The vertical line Y4 represents the fourth rotary element RE4 in
the form of the first sun gear S1 and the second sun gear S2 which
are fixed to each other, and the vertical line Y5 represents the
fifth rotary element RE5 in the form of the first carrier CA1. The
vertical line Y6 represents the sixth rotary element RE6 in the for
of the second carrier CA2 and the first ring gear R1 fixed to each
other, and the vertical line Y7 represents the seventh rotary
element RE7 in the form of the second ring gear R1. In the
automatic transmission portion 92, the fourth rotary element RE4 is
selectively connected to the power transmitting member 18 through
the first clutch C1, and selectively fixed to the transaxle casing
91 through the second brake B2, and the fifth rotary element RE5 is
selectively connected to the power transmitting member 18 through
the second clutch C2 and selectively fixed to the transaxle casing
91 through the third brake B3. The sixth rotary element RE6 is
fixed to the output gear 93, and the seventh rotary element RE7 is
selectively fixed to the transaxle casing 91 through the first
brake B1.
[0150] When the switching clutch C0, first clutch C1 and the first
brake B1 are engaged, the automatic transmission portion 92 is
placed in the first gear position.
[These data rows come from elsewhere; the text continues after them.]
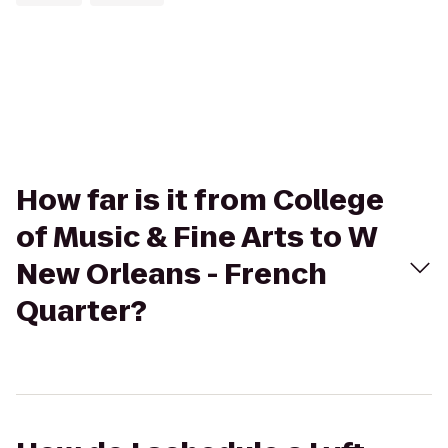
How far is it from College
of Music & Fine Arts to W
New Orleans - French
Quarter?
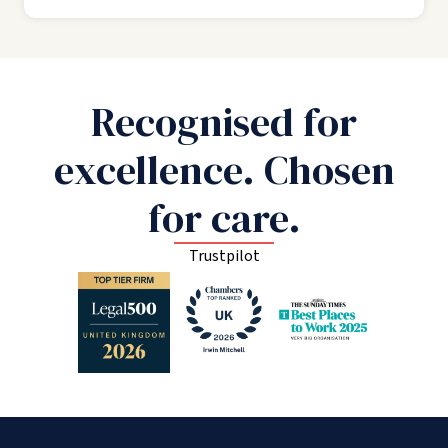
Recognised for
excellence. Chosen
for care.
Trustpilot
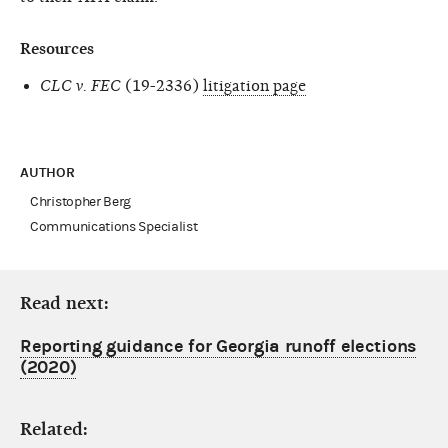
Resources
CLC v. FEC
(19-2336)
litigation page
AUTHOR
Christopher Berg
Communications Specialist
Read next:
Reporting guidance for Georgia runoff elections
(2020)
Related:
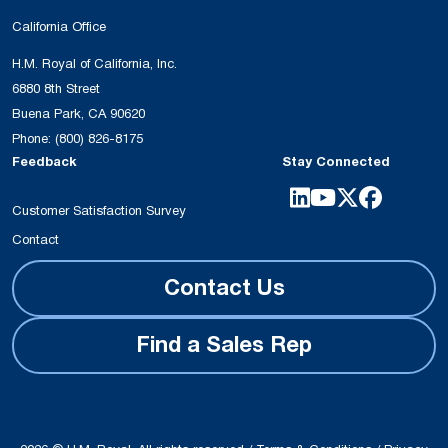
California Office
H.M. Royal of California, Inc.
6880 8th Street
Buena Park, CA 90620
Phone:
(800) 826-8175
Feedback
Stay Connected
Customer Satisfaction Survey
Contact
Contact Us
Find a Sales Rep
The rotating speed of the output
gear 93 in the first gear position is represented by a point of
intersection between the vertical line Y6 indicative of the
rotating speed of the sixth rotary element RE6 (R1, CA2) fixed to
the output gear 93 and an inclined straight line L1 which passes a
point of intersection between the vertical line Y7 indicative of
the rotating speed of the seventh rotary element RE7 (R2) and the
horizontal line X1, and a point of intersection between the
vertical line Y4 indicative of the rotating speed of the fourth
rotary element RE4 (S1, S2) and the horizontal line X2, as
indicated in FIG. 16. Similarly, the rotating speed of the output
gear 93 in the second gear position established by the engaging
actions of the switching brake B0, first clutch C1 and first brake
B1 is represented by a point of intersection between an inclined
straight line L2 determined by those engaging actions and the
vertical line Y6 indicative of the rotating speed of the sixth
rotary element RE6 fixed to the output gear 93. The rotating speed
of the output gear 93 in the third gear position established by the
engaging actions of the switching clutch C0, second clutch C2 and
first brake B1 is represented by a point of intersection between an
inclined straight line L3 determined by those engaging actions and
the vertical line Y6 indicative of the rotating speed of the sixth
rotary element RE6 fixed to the output gear 93. The rotating speed
of the output gear 93 in the fourth gear position established by
the engaging actions of the switching brake B0, second clutch C2
and first brake B1 is represented by a point of intersection
between a straight line L4 determined by those engaging actions and
the vertical line Y6 indicative of the rotating speed of the sixth
rotary element RE6 fixed to the output gear 93. The rotating speed
of the output gear 93 in the fifth gear position established by the
engaging actions of the switching clutch C0, first clutch C1 and
second clutch C2 is represented by a point of intersection between
a horizontal line L5 and the vertical line Y6 indicative of the
rotating speed of the sixth rotary element RE6 fixed to the output
gear 93. The rotating speed of the output gear 93 in the sixth gear
position established by the engaging actions of the switching
clutch C0, second clutch C2 and second brake B2 is represented by a
point of intersection between an inclined line L6 determined by
those engaging actions and the vertical line Y6 indicative of the
rotating speed of the sixth rotary element RE6 fixed to the output
gear 93. The rotating speed of the output gear 93 in the seventh
gear position established by the engaging actions of the switching
brake B0, second clutch C2 and second brake B2 is represented by a
point of intersection between an inclined line L7 determined by
those engaging actions and the vertical line Y6 indicative of the
rotating speed of the sixth rotary element RE6 fixed to the output
gear 93.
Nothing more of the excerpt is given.